_Assignment_: Find every line below where the string "mert" shows up, and copy those lines.

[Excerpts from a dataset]

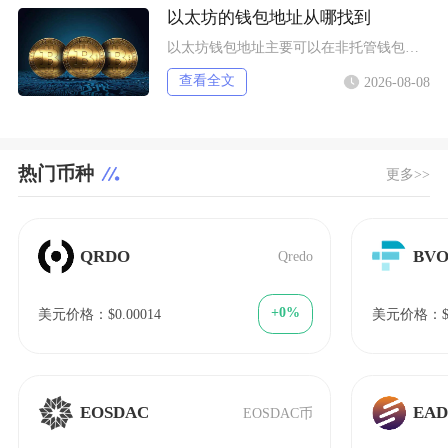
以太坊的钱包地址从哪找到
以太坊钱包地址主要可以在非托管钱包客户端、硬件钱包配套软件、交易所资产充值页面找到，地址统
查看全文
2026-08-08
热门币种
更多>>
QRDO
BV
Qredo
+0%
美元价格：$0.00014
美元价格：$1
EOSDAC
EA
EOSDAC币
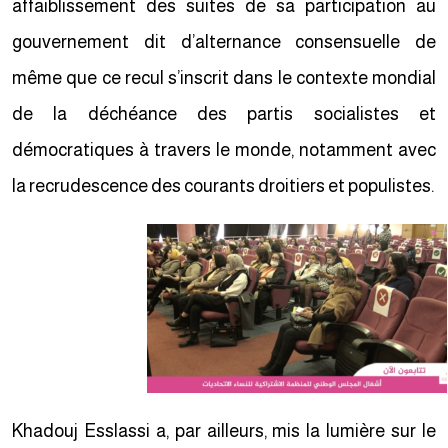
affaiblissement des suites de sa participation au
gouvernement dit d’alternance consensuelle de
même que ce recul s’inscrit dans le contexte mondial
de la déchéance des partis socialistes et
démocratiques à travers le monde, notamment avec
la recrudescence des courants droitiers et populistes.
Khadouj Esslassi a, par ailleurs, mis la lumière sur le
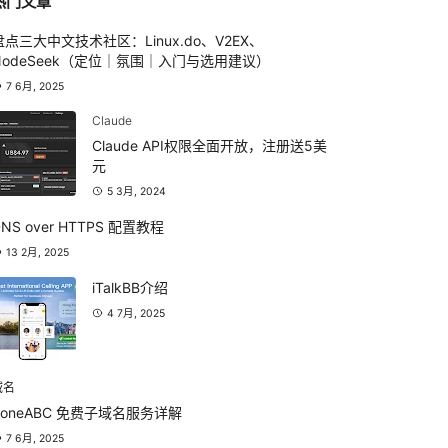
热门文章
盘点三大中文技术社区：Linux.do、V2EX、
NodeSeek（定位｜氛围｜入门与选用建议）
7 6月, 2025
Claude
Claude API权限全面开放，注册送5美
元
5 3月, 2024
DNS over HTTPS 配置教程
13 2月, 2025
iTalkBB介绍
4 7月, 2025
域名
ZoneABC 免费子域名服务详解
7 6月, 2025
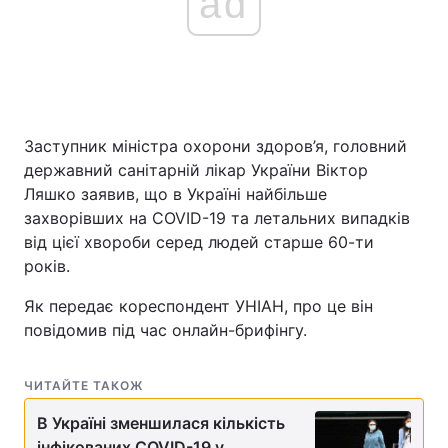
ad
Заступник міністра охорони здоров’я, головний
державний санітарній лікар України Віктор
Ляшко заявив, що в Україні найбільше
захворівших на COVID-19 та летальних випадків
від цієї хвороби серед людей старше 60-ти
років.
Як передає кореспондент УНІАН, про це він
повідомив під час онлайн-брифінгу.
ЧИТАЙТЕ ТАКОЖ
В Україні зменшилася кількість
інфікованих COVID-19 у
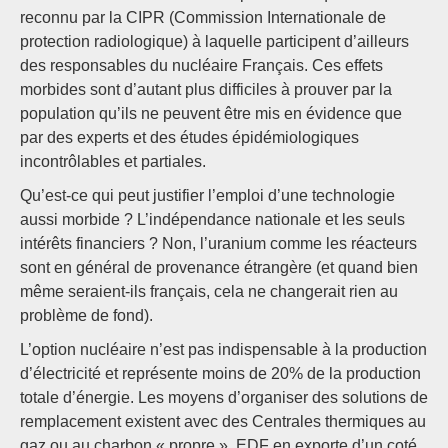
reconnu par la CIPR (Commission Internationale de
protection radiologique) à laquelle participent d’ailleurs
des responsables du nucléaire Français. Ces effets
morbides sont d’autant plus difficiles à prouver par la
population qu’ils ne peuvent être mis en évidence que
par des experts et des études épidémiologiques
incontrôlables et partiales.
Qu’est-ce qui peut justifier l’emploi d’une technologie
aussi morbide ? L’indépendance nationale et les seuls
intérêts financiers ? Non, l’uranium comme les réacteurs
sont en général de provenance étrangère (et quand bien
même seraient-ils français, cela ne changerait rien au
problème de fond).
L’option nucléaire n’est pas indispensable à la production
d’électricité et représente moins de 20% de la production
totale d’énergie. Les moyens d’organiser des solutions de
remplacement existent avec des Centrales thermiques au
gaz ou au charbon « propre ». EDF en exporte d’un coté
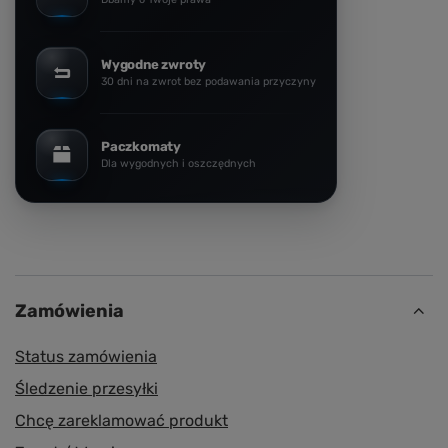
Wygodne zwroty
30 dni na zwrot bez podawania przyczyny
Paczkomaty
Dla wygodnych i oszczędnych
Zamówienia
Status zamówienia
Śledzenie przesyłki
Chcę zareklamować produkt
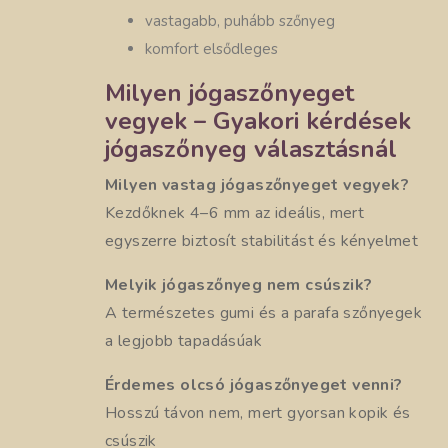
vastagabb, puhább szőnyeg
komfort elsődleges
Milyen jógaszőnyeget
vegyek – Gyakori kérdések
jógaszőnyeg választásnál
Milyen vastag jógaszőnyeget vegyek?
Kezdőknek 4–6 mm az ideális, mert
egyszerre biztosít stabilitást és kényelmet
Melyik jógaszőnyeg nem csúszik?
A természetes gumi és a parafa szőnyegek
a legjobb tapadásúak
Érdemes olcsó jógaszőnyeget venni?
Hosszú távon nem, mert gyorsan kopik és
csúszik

_Result of the task_:
Kezdőknek 4–6 mm az ideális, mert
Hosszú távon nem, mert gyorsan kopik és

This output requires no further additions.